Even in C, traversing a linked list is slower than array access, and
Python is not C.
> > And finding neighboring tiles also wouldn't be too bad: Given a tile
> > at (i, j), we can find its neighbors through arithmetic (i plus or
> > minus one, j plus or minus one).
>
> From a coding perspective the linked list seemed simplier, because my
> other 2D list implementation required me to have a function that could
> map from any position to North, South, East, & West, plus it needed to
> perform bounds checking.

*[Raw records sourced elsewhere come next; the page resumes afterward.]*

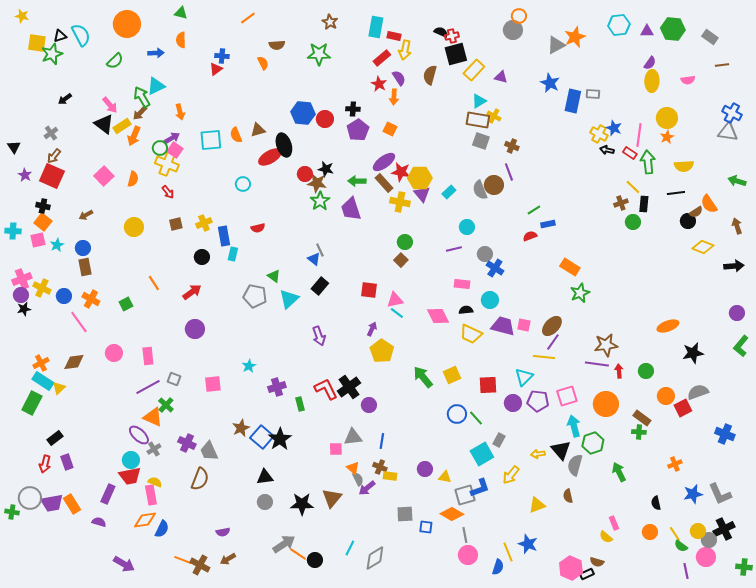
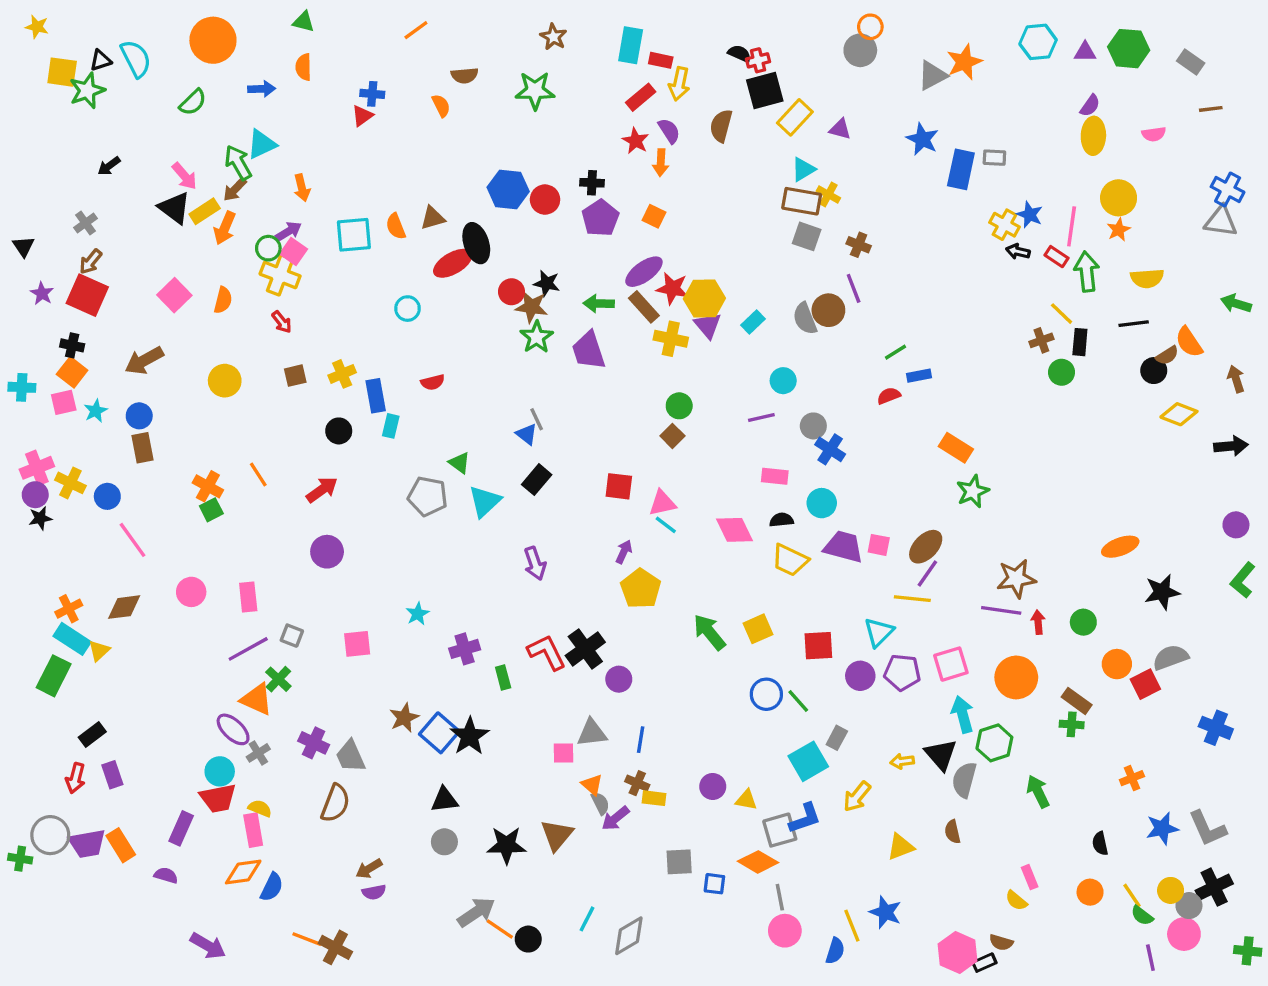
brown arrow: (86, 215) -> (144, 361), size x1.6
orange cross: (91, 299) -> (208, 486), moved
brown arrow: (228, 559) -> (369, 869), moved

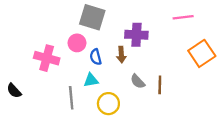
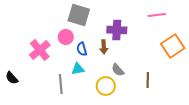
pink cross: (47, 58) -> (40, 50), turned 35
brown line: (160, 85) -> (148, 80), moved
yellow circle: (108, 104) -> (106, 86), moved

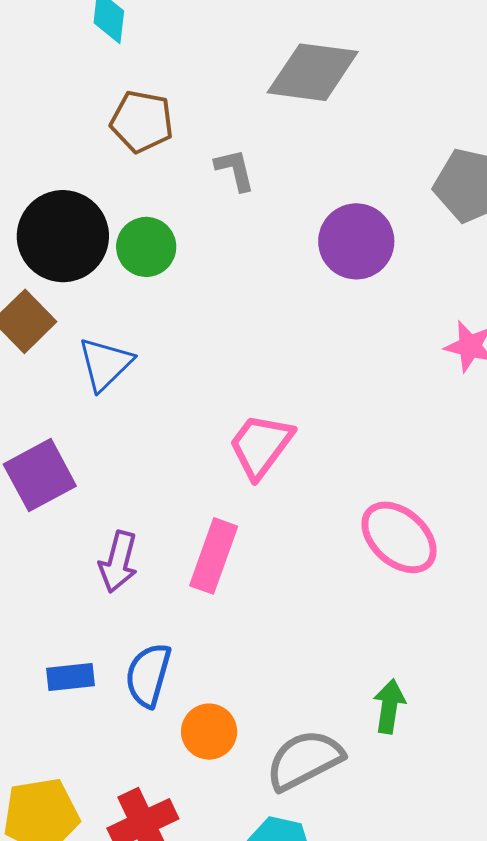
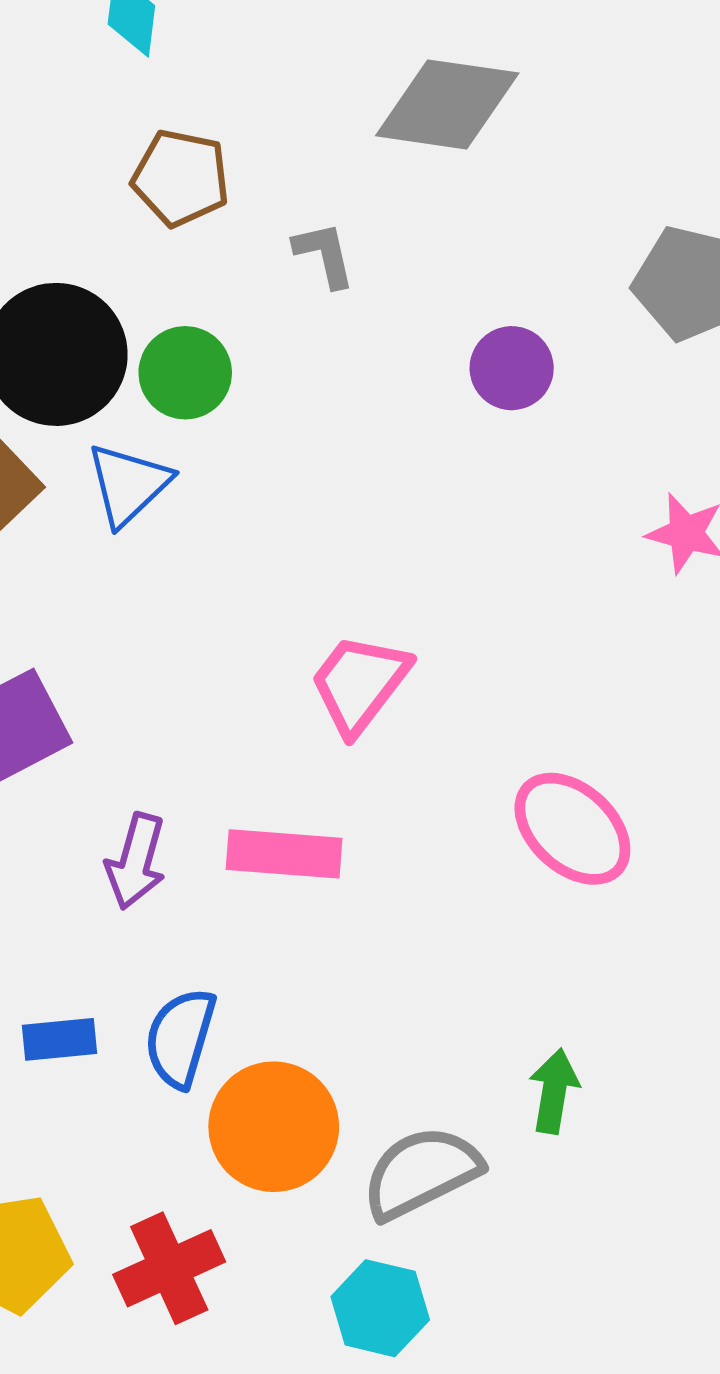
purple circle: (356, 241) -> (512, 368), size x0.7
blue triangle: (105, 364) -> (128, 484), moved
pink rectangle: (214, 556) -> (284, 854), turned 74
orange circle: (209, 732) -> (274, 1127), size x1.5

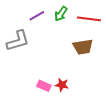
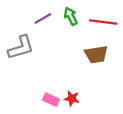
green arrow: (61, 14) -> (71, 16), turned 119

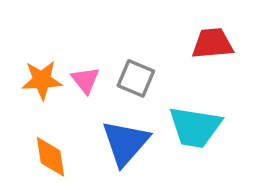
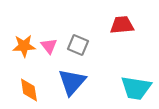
cyan trapezoid: (195, 127) -> (136, 88), moved

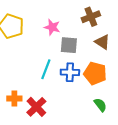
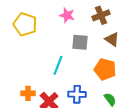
pink star: (52, 27) -> (67, 15), moved
blue cross: (70, 72) -> (77, 94), moved

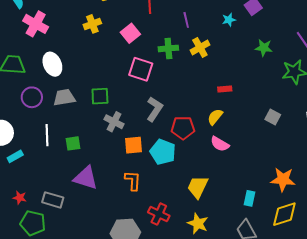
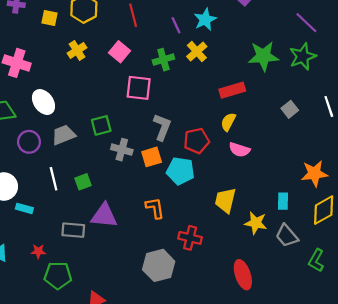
cyan star: (229, 20) -> (205, 20), moved, size x1.5
green star: (264, 48) -> (263, 56), moved, size x1.6
red rectangle: (225, 89) -> (232, 90), size x1.6
gray square: (273, 117) -> (290, 109), turned 35
orange square: (134, 145) -> (152, 157), moved
cyan rectangle: (15, 156) -> (24, 208), turned 56
gray rectangle: (53, 200) -> (73, 230), moved
yellow star: (198, 223) -> (256, 223), moved

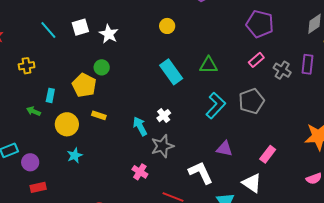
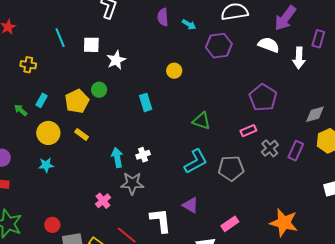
cyan rectangle: (171, 72) -> (146, 102), moved, size x0.7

Of course having the list now be doubly
> linked has added complexity.
Bounds checking is easy: cell [i, j] is in bounds if this is true:
(0 <= i < NUM_ROWS) and (0 <= j < NUM_COLS)
Fast access to any cell is possible:
array[i][j]
gives you access to the cell [i, j] effectively instantly, two
array accesses, which is much, much faster than having to traverse a
linked list:
cell = array
for x in range(i):
cell = cell.next_row
for x in range(j):
cell = cell.next_col
(or whatever scheme you use for linking to the next row/column).
As far as memory consumption goes, I don't think there is any
comparison. Here is a doubly-linked list of strings:
class Cell:
__slots__ = ['data', 'next', 'prev']
def __init__(self, data):
self.data = data
self.next = self.prev = None
x = y = Cell('alpha0')
for i in range(1, 10):
y.next = Cell('alpha' + str(i))
y.next.prev = y
y = y.next
Now let's see how much memory it uses:
from sys import getsizeof
size = 0
y = x
while y is not None:
size += getsizeof(y) + getsizeof(y.data)
y = y.next
On my system, that gives size of 630 bytes.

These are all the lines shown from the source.